Compared to pathological jealousy, what feeling can be considered its precursor, in the sense of insinuating it as Iago does in the tragedy? Frustration, failure, lack of self-esteem or something else?
«There is a particular mechanism within all the characters, not only in Othello and Iago, but also in Emilia. A kind of double Ego, which becomes ill when it goes out of balance, as Iago is in insinuating certain dynamics into Othello’s head. But it is Othello himself who allows it, he stages evil because he only knows that feeling and cannot keep it at bay. In fact, making Iago the sole culprit of the tragedy risks making him an alibi for Othello. With the film, however, I wanted to amplify the guilt of the executioner. Othello is not a victim of Iago, but of himself; especially today it is not possible to describe the dynamic that triggered Othello’s jealousy by mitigating the protagonist’s guilt.”
The text is represented in its entirety, but with dialogues in Roman dialect and Neapolitan. Why the choice of these two dialects to narrate timeless situations and feelings?

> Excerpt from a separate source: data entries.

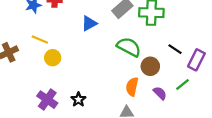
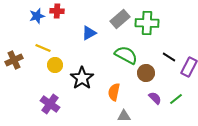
green line: (182, 85) -> (176, 99), moved
orange semicircle: (132, 87) -> (114, 92), moved
black star: (78, 100) -> (82, 78), moved, size x1.6

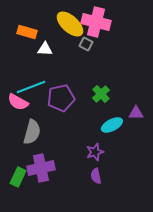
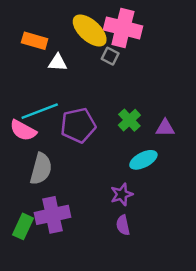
purple triangle: (136, 113) -> (165, 128), moved

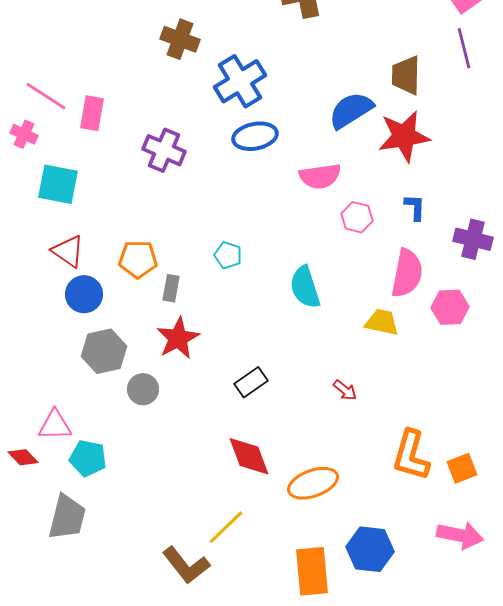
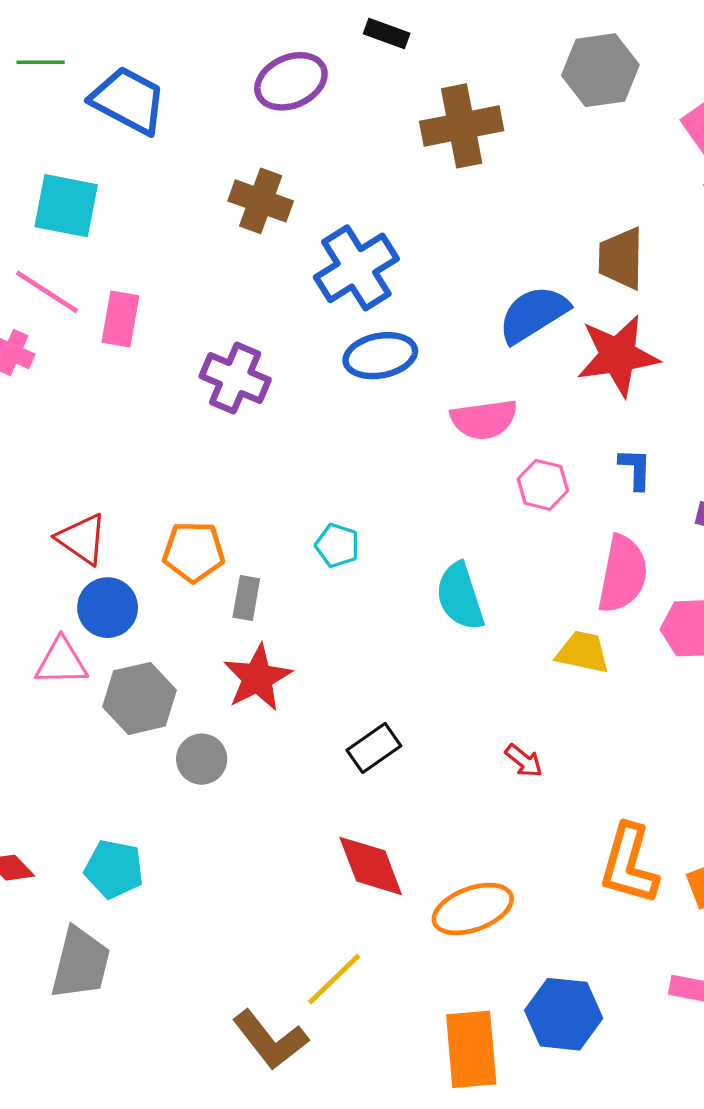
cyan square: (58, 184) -> (66, 206), moved
pink triangle: (55, 425) -> (61, 662), moved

«I made this choice after long studies on most of the Italian translations of the original text since the mid-nineteenth century. I thought that the dialect could restore the poetry of the drama and also certain metaphors and rhetorical figures, together with the profoundly popular violence that is inside “Othello” and most of the Bard’s works. I began to translate the text into Roman dialect, the dialect I know best, with the help of Antonia Truppo for Neapolitan, and it is incredible how the dialect manages to convey certain very elevated literary images of Shakespeare, making them incredibly contemporary.”